The 2020 surveillance year includes the COVID-19 pandemic declaration by the World Health Organization in March 2020 (https://www.who.int/europe/emergencies/situations/covid-19) and ensuing shutdowns in the United States. The Act Early Response to COVID-19 project performed a rapid needs assessment in 2020, surveying key partners from early childhood programs and systems in 43 U.S. states and territories. Overall, 91% of the 349 participants reported the COVID-19 pandemic had "highly impacted" early identification of children with developmental delays and disabilities.[9] Forty-eight percent of these participants reported during fall 2020 that the number of children served by early childhood programs and systems had decreased since the start of the pandemic. The ADDM Network is uniquely positioned to provide population-based measures that can show disruptions to timely evaluation and identification of ASD.

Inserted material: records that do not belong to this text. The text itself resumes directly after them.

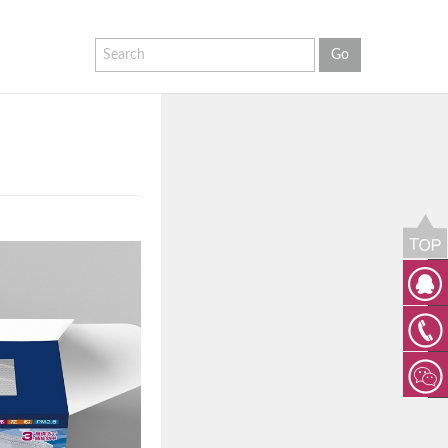
QQ客
服
158607
思言广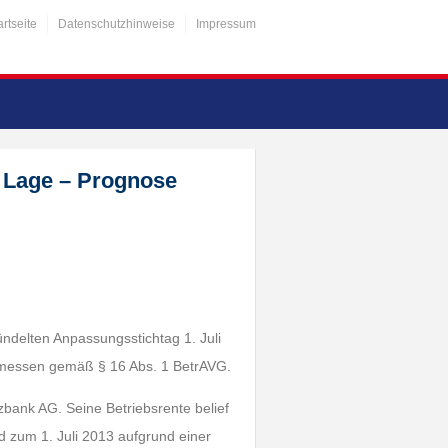
artseite
Datenschutzhinweise
Impressum
e Lage – Prognose
delten Anpassungsstichtag 1. Juli
Ermessen gemäß § 16 Abs. 1 BetrAVG.
zbank AG. Seine Betriebsrente belief
d zum 1. Juli 2013 aufgrund einer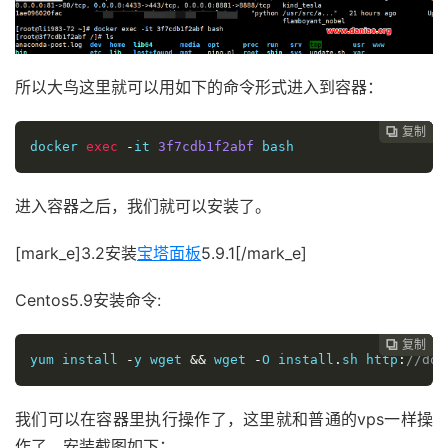
所以大鸟这里就可以用如下的命令形式进入到容器：
复制
复制
复制
复制




docker 
exec
-
it 
3f7cdb1f2abf
 bash
进入容器之后，我们就可以安装了。
[mark_e]3.2安装
宝塔面板
5.9.1[/mark_e]
Centos5.9安装命令:
复制
复制
复制



yum install 
-
y wget 
&&
 wget 
-
O install
.
sh http
:
//dow
我们可以在容器里执行操作了，这里就和普通的vps一样操
作了，安装截图如下：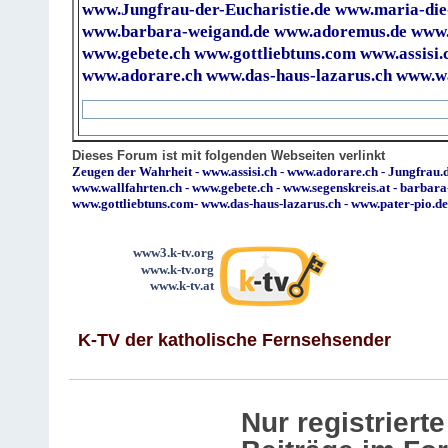
www.Jungfrau-der-Eucharistie.de
www.maria-die
www.barbara-weigand.de
www.adoremus.de
www.
www.gebete.ch
www.gottliebtuns.com
www.assisi.
www.adorare.ch
www.das-haus-lazarus.ch
www.wa
Dieses Forum ist mit folgenden Webseiten verlinkt
Zeugen der Wahrheit
-
www.assisi.ch
-
www.adorare.ch
-
Jungfrau.d
www.wallfahrten.ch
-
www.gebete.ch
-
www.segenskreis.at
-
barbara
www.gottliebtuns.com
-
www.das-haus-lazarus.ch
-
www.pater-pio.de
www3.k-tv.org
www.k-tv.org
www.k-tv.at
K-TV der katholische Fernsehsender
Nur registrier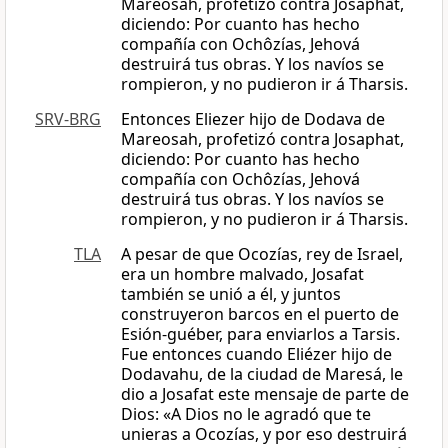
Mareosah, profetizó contra Josaphat,
diciendo: Por cuanto has hecho
compañía con Ochôzías, Jehová
destruirá tus obras. Y los navíos se
rompieron, y no pudieron ir á Tharsis.
SRV-BRG
Entonces Eliezer hijo de Dodava de
Mareosah, profetizó contra Josaphat,
diciendo: Por cuanto has hecho
compañía con Ochôzías, Jehová
destruirá tus obras. Y los navíos se
rompieron, y no pudieron ir á Tharsis.
TLA
A pesar de que Ocozías, rey de Israel,
era un hombre malvado, Josafat
también se unió a él, y juntos
construyeron barcos en el puerto de
Esión-guéber, para enviarlos a Tarsis.
Fue entonces cuando Eliézer hijo de
Dodavahu, de la ciudad de Maresá, le
dio a Josafat este mensaje de parte de
Dios: «A Dios no le agradó que te
unieras a Ocozías, y por eso destruirá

This report provides data on early ASD identification among children aged 4 years in 11 U.S. communities, including prevalence and characteristics of children with ASD and suspected ASD in 2020, and comparisons with children aged 8 years to show patterns in identification and emergence of possible impacts of the COVID-19 pandemic. These data can be used for ongoing monitoring of trends and to support efforts to ensure early and equitable identification of children with ASD.